=== What you should do ===
Copy out each line in the listing below where the word "Stevens" appears.

|---|

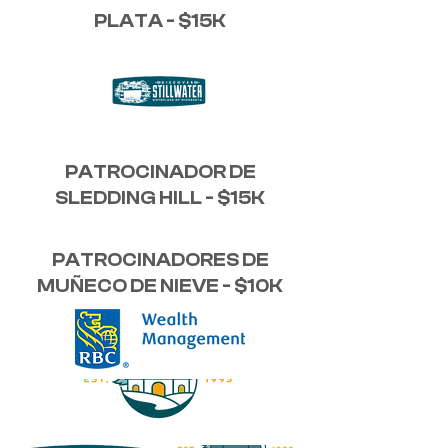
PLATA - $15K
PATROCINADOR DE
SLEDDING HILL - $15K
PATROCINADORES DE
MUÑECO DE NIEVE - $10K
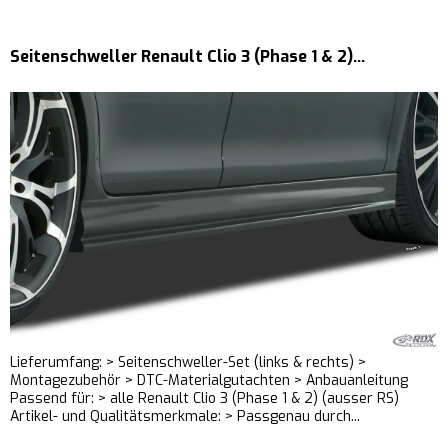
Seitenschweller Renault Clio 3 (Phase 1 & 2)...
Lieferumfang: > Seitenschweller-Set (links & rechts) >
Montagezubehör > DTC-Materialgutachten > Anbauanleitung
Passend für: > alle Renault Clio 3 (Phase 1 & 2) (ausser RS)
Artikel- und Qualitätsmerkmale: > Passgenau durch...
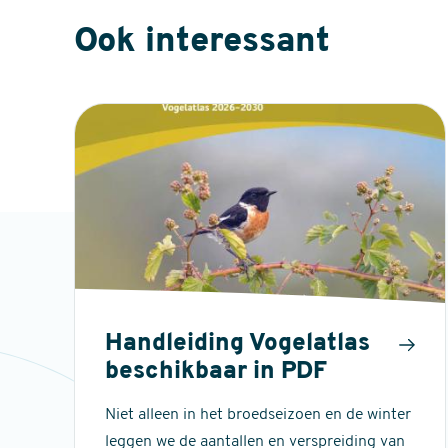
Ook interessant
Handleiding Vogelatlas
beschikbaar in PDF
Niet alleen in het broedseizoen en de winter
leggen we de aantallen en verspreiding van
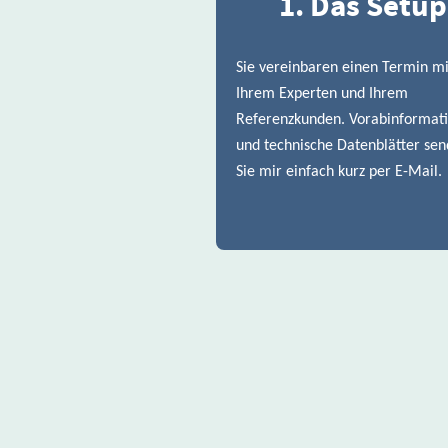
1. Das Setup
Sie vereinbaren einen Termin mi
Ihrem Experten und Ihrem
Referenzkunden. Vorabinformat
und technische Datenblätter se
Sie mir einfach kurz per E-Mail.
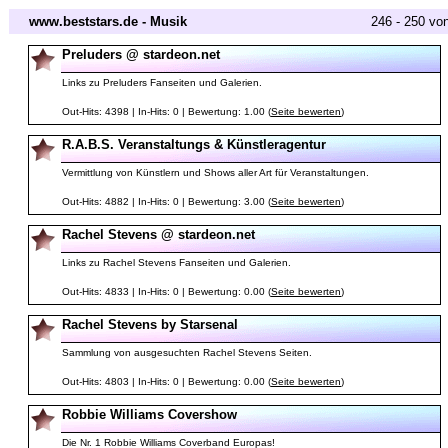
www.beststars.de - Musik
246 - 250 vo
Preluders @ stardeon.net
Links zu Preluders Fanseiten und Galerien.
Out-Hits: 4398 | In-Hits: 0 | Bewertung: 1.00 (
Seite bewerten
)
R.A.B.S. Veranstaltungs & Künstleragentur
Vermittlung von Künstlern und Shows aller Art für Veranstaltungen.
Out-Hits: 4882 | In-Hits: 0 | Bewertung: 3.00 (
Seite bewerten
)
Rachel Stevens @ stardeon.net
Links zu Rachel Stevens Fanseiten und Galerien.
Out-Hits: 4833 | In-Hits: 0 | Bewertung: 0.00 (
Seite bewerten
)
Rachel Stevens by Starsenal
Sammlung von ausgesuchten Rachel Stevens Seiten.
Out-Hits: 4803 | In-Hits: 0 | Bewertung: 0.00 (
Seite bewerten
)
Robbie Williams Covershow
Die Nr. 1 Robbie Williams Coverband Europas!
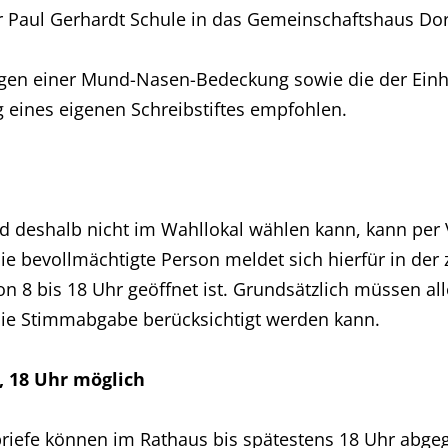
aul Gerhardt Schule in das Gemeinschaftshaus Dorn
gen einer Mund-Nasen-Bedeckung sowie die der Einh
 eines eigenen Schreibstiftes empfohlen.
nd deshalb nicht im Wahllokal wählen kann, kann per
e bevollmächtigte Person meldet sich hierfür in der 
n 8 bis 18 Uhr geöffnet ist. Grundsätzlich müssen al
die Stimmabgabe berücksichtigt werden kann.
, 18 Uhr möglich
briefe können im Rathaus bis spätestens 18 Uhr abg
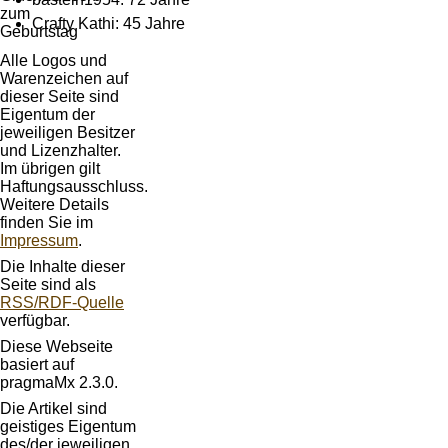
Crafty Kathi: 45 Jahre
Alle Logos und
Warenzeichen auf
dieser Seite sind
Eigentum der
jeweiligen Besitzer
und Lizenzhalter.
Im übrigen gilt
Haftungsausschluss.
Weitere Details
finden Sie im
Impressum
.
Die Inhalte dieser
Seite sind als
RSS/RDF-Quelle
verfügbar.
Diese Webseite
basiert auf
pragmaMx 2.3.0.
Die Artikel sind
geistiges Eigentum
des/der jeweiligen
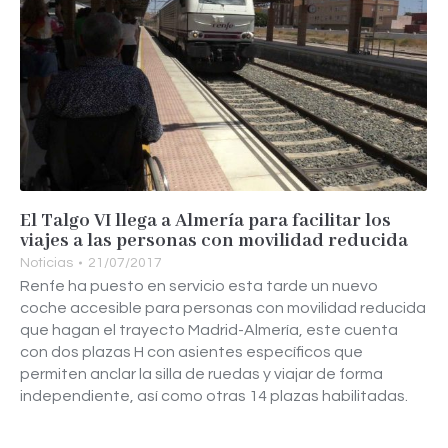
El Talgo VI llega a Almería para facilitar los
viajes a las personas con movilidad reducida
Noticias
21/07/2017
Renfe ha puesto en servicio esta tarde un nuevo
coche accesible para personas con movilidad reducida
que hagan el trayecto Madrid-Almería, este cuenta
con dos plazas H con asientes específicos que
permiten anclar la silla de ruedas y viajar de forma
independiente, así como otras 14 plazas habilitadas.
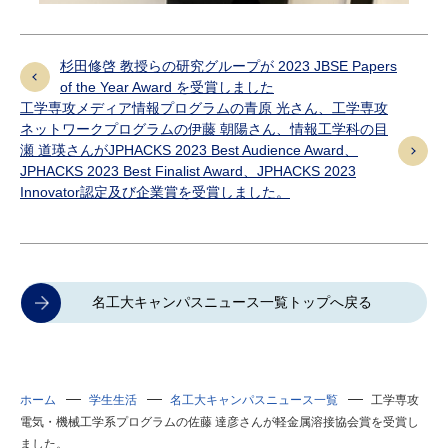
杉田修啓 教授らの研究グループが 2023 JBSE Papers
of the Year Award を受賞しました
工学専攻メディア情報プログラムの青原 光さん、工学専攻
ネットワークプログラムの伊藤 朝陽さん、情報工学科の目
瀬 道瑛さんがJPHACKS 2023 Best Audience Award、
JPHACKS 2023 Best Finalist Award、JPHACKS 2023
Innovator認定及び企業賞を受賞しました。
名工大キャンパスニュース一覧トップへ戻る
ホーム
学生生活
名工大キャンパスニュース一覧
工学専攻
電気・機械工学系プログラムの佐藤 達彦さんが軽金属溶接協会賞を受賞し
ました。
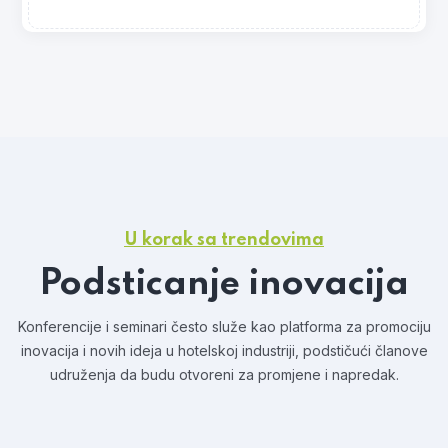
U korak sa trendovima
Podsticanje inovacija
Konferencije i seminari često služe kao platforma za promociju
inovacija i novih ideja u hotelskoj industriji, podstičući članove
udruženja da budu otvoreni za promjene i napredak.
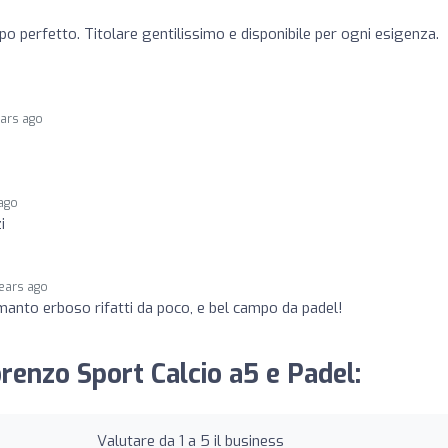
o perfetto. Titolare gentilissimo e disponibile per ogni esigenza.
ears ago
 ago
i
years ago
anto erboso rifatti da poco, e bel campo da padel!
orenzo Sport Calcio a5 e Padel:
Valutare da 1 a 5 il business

|---|

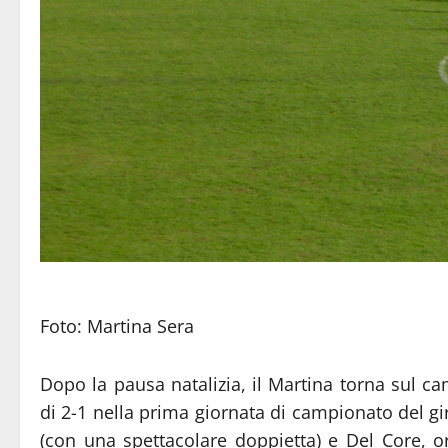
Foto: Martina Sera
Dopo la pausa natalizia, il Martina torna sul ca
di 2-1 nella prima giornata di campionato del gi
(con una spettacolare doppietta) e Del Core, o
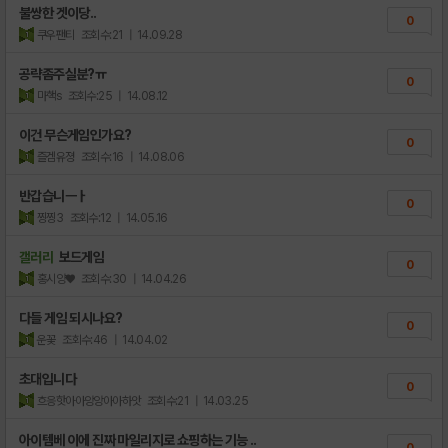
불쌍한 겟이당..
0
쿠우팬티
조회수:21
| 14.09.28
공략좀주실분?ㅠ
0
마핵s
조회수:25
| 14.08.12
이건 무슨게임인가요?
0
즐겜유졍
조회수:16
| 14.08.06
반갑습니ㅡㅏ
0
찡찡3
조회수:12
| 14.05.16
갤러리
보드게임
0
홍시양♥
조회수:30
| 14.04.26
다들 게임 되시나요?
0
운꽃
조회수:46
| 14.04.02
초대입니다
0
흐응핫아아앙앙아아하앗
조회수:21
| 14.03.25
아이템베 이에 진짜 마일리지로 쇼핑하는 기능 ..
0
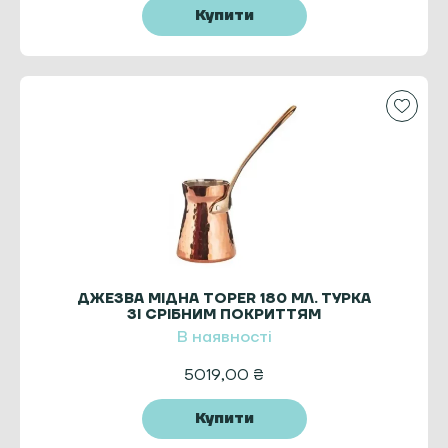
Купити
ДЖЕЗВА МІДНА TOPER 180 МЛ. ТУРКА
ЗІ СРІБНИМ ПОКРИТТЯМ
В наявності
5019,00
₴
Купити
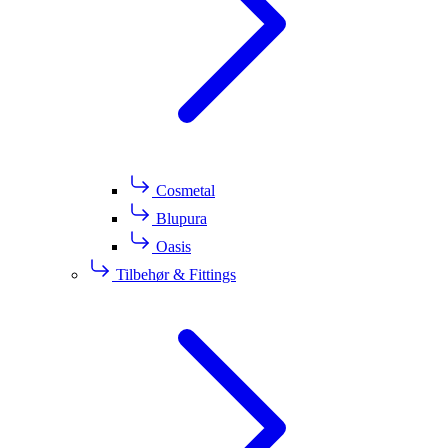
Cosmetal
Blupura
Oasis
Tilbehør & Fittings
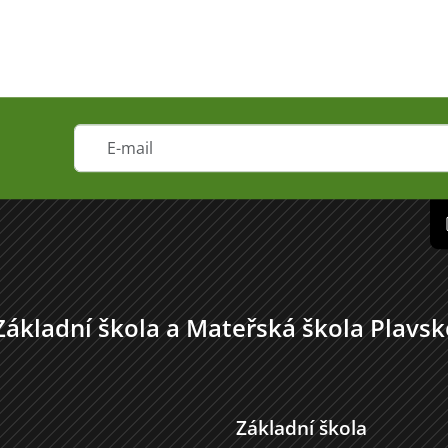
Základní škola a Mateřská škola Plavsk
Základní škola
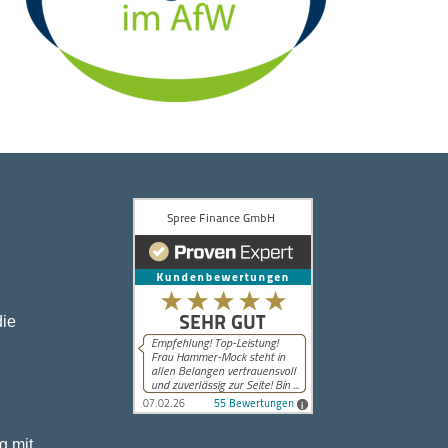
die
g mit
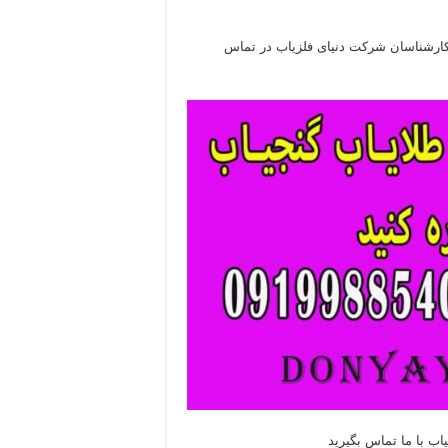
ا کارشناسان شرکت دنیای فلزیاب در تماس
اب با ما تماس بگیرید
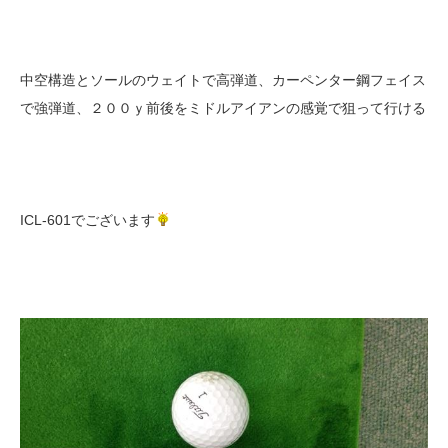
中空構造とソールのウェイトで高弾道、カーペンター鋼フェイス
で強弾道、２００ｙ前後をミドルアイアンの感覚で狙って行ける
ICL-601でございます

|---|

=== Solution to this exercise ===
Rachel Stevens @ stardeon.net
Links zu Rachel Stevens Fanseiten und Galerien.
Rachel Stevens by Starsenal
Sammlung von ausgesuchten Rachel Stevens Seiten.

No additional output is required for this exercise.